"It's inevitable that at some point, we're going to have members who become trapped, or injured, while inside that hazardous environment, fighting that fire," said Broken Arrow Deputy Fire Chief Ryan Lawson.
Firefighters focus most of their training on saving other people's lives, but training is underway in Broken Arrow, where crews are learning new techniques to save their own. It's intense labor, especially in the heat and in full gear.
News On 6 was there as firefighters tackled the obstacles, practically blindfolded, preparing for some worst-case scenarios.
"Everytime we go to a fire, there's a bunch of unknowns," said Deputy Chief Ryan Lawson. "We don't know what's behind that front door, or where the fire is, the hazards we're going to face."
Broken Arrow firefighters are climbing and crawling through the obstacles, learning how to rescue one of their own.
It's a situation that doesn't happen often, but one they have to be ready for.
"We have floors that collapse and members that become, you know, disoriented, or cut off from their crews," said Deputy Chief Ryan Lawson. "You've got to make it back through all those same obstacles while getting the downed firefighter out behind you."

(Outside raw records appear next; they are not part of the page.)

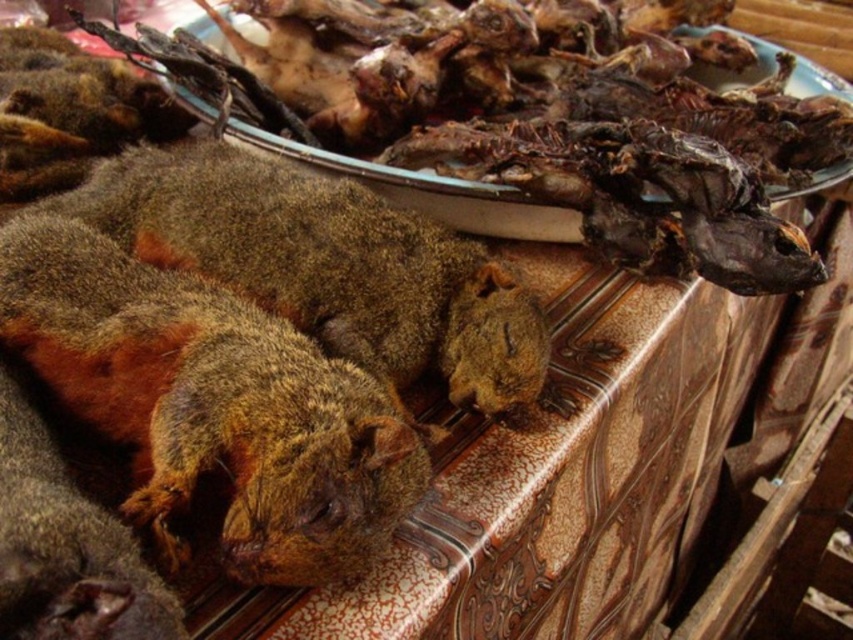 Question: From the image, what is the correct spatial relationship of brown fuzzy squirrel at lower left in relation to brown fuzzy squirrel at center?

Choices:
 (A) above
 (B) below

Answer: (B)

Question: Can you confirm if brown fuzzy squirrel at lower left is positioned below brown fuzzy squirrel at center?

Choices:
 (A) yes
 (B) no

Answer: (A)

Question: Which object is closer to the camera taking this photo?

Choices:
 (A) brown fuzzy squirrel at center
 (B) brown fuzzy squirrel at lower left

Answer: (B)

Question: Which of the following is the closest to the observer?

Choices:
 (A) brown fuzzy squirrel at lower left
 (B) brown fuzzy squirrel at center

Answer: (A)

Question: In this image, where is brown fuzzy squirrel at lower left located relative to brown fuzzy squirrel at center?

Choices:
 (A) right
 (B) left

Answer: (B) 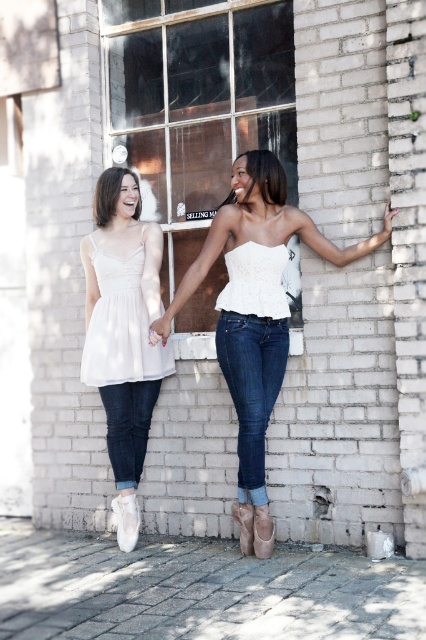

On the fifth floor of the fire training tower, a scenario where a firefighter is dangling between two floors. They have to figure out where it's safe, so they can pull their fellow fireman out to safety.
"Self rescue is a big part of the game. And we kind of consider firefighting as a brotherhood and we look out for one another," said Broken Arrow firefighter Stephen Coldwell.
Firefighters also train on how to perform CPR on a firefighter with all the gear on.
All 150 firefighters in the Broken Arrow Fire Department will be trained in the next three weeks.